Run the M^2Scorer as follows:

./m2scorer example/system example/source_gold 

The evaluation output will be will be:

Precision   : 0.8000
Recall      : 0.8000
F_0.5       : 0.8000

Explanation: For the first sentence, the system makes two valid edits {(at-> on), (\epsilon -> the)} and one invalid edit (The -> A).

For the second sentence, despite missing one gold edit (dog -> dogs) according to annotation set 0, the system misses nothing according to set 1.

For sentence #3, according to annotation set 0, the system makes two valid edits {(is -> are), (an -> \epsilon)} and misses one edit (predator -> predators); however according to set 1, the system makes two unnecessary edits {(is -> are), (an -> \epsilon)} and misses one edit (otters -> otter).

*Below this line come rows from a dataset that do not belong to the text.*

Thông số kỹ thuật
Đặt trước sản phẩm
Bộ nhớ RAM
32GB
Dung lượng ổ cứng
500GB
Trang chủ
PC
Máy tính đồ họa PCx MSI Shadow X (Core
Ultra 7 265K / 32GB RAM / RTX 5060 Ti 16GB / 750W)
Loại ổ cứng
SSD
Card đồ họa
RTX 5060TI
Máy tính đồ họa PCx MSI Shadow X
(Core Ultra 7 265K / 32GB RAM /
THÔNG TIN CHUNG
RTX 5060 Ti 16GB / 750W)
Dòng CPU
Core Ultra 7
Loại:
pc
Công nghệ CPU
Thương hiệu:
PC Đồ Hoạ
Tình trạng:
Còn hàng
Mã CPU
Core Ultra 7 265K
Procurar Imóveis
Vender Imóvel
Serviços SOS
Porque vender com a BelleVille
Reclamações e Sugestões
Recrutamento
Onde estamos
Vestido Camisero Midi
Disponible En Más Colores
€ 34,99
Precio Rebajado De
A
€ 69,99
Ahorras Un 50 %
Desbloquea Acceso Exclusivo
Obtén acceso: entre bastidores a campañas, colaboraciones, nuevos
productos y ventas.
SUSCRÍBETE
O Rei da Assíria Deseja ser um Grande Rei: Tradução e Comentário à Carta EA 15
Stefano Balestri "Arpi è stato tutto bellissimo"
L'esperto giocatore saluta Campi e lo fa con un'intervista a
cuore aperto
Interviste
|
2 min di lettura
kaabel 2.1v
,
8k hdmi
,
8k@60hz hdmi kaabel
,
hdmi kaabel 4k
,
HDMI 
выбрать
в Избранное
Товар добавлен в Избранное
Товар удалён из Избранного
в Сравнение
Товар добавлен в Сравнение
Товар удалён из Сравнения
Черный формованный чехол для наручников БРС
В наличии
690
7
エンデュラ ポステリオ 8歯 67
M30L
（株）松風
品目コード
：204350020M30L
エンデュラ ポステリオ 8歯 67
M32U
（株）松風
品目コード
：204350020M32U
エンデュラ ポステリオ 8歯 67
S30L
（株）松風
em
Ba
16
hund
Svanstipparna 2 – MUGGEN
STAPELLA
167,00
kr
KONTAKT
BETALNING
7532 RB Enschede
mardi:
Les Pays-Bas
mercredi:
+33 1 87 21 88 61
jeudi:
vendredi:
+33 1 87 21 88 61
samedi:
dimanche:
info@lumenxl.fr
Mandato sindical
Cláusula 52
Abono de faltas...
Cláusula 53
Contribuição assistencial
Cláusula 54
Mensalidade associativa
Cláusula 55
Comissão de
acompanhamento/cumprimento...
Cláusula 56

By the case above, there are four valid edits, one unnecessary edit, and one missing edit. Therefore precision is 4/5 = 0.8. Similarly for recall. In the above example, the beta value for the F-measure is 0.5 (the default value).

###Converting the CoNLL-2014 data format The data format used in the M^2 scorer differs from the format used in the CoNLL-2014 shared task (http://www.comp.nus.edu.sg/~nlp/conll14st.html) in two aspects:

  • sentence-level edits
  • token edit offsets

To convert source files and gold edits from the CoNLL-2014 format into the M^2 format, run the preprocessing script bundled with the CoNLL-2014 training data.